分子認識材料・超分子デバイス研究会とは

本研究会では、分子レベルでの材料設計・開発とそれに続くデバイス応用を包括的に研究し、ひいては社会実装の迅速化を目指します。


「分子」から「デバイス」へ

FROM “MOLECULE” TO “DEVICE”

分子を創る

私たちのからだは, 分子で出来ています。すなわち, 小さな分子同士が互いに引き寄せられ, 影響し合うことで, より大きな集合体を形成しています。個々の分子間に働く力は非常に弱いものの, まるでブロックが組みあがるように各パーツがさらに集まることで, 丈夫な組織をつくっています。

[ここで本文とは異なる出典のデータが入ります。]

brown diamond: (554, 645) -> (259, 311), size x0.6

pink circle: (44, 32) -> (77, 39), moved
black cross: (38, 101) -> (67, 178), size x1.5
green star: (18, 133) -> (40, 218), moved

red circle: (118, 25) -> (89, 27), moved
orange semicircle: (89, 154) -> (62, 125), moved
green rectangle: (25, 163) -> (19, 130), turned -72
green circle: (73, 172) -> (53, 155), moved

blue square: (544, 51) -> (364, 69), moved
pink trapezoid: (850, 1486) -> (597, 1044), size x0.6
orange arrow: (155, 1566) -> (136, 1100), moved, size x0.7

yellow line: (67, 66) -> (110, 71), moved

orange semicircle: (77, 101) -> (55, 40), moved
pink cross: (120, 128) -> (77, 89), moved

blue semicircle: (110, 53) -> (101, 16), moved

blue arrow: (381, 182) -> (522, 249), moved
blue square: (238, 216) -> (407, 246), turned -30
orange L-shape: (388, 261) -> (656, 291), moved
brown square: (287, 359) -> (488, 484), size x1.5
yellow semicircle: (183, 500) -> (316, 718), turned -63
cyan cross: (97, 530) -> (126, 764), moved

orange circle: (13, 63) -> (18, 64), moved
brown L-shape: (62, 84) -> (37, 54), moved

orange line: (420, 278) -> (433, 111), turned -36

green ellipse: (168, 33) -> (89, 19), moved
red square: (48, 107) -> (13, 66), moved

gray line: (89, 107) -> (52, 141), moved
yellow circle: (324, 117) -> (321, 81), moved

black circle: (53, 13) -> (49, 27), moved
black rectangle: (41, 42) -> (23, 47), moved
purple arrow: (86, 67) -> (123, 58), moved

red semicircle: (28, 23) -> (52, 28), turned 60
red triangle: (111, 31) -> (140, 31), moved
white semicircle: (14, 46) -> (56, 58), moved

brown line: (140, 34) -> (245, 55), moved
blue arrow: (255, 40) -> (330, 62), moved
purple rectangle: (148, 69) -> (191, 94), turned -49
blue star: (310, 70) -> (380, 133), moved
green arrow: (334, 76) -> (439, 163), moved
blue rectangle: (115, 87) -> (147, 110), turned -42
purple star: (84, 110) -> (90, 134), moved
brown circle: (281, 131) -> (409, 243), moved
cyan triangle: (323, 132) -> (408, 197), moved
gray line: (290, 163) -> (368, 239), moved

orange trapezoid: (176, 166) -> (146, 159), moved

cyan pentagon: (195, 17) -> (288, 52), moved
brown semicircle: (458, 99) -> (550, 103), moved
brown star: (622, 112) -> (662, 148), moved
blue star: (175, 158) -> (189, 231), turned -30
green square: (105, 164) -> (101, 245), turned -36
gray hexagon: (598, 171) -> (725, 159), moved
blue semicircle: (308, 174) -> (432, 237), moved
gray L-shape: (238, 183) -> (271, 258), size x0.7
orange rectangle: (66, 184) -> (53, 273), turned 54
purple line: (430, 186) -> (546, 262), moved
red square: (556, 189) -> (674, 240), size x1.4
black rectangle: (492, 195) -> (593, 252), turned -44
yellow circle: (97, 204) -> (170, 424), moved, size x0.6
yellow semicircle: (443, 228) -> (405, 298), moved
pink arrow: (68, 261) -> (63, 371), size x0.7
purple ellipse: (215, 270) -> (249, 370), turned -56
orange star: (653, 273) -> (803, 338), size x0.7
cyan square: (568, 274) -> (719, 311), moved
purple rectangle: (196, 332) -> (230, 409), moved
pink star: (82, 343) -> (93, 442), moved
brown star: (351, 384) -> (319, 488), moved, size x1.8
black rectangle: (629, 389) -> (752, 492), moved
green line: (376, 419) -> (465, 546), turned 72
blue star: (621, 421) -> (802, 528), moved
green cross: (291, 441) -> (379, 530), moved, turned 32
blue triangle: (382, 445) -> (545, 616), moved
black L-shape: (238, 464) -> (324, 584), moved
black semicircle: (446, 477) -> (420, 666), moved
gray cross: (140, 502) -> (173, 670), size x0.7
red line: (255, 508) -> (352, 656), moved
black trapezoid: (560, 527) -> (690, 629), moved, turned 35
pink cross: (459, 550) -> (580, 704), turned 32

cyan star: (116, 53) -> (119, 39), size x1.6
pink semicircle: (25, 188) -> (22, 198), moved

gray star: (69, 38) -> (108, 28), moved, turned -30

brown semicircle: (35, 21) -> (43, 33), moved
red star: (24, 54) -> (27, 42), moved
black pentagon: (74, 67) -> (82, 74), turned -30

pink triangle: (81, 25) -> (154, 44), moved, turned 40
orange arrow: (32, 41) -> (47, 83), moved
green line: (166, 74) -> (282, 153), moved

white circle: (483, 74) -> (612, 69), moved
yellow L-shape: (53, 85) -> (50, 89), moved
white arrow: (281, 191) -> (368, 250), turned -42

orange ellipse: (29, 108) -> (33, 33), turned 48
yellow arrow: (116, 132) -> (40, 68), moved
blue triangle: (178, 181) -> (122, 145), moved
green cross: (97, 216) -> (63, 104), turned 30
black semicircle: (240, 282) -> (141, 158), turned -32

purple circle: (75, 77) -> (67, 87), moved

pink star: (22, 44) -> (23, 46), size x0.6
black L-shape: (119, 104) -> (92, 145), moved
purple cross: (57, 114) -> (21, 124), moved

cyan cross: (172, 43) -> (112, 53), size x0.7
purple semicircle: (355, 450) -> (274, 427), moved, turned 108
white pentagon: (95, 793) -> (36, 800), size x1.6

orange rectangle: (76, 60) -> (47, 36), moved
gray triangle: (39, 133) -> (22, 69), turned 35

小さなブロックの種類を変えることで, 組みあがる集合体の形が変わるように, 構成する分子によって集合体の機能を自在に操ることができます。本研究会では構成する分子からデザインすることで集合体の機能を最大限に引き出す方法を考えます。

分子を並べる

私たちの鼻には, 匂い分子を捕まえるための受容体が並んでおり, この受容体は, 数多くの匂い分子を同時に認識することができます。受容体と匂い分子の組み合わせによって得られる応答パターンを, 過去の経験と照らし合わせることで私たちは匂いの判別を行っています。

光ったり色が変わったりする分子を並べた「センサアレイ」は, 天然で行われている「分子を認識する」仕組みを人工的に再現した分析ツールです。標的種を捕まえると, 色や光り方の違いで教えてくれるため, この応答パターンを解析することで, 数多くの標的種の種類や温度を同時に判別することができます。本研究会では,身の回りの科学情報を可視化するセンサの普及を目指し, 病気の原因や環境汚染を引き起こす物質を簡便に捕まえるためのセンサアレイを創り, 社会実装へと展開します。

分子を集める

分子によって形成されている私たちのからだは, 機械のように精巧にできており, 小さな分子同士が互いに認識し合い, その認識情報を連続的に伝搬することで, 巧みに機能を制御しています。

分子が規則的に集まって電気を流す有機半導体材料の性質を利用した有機トランジスタは, 超分子デバイスとみなすことができます。有機トランジスタを化学センサのプラットフォームとして活用することで, 標的種を捕まえると, 電流値や電圧が変化するため, 標的腫や濃度の違いを読み出すことができます。

本研究会では, 天然に着想を得た「バラバラの分子が集まることで生まれる新たな機能」を活用した超分子デバイスによって, 分子認識材料の可能性を引き出すガイドラインを作成します。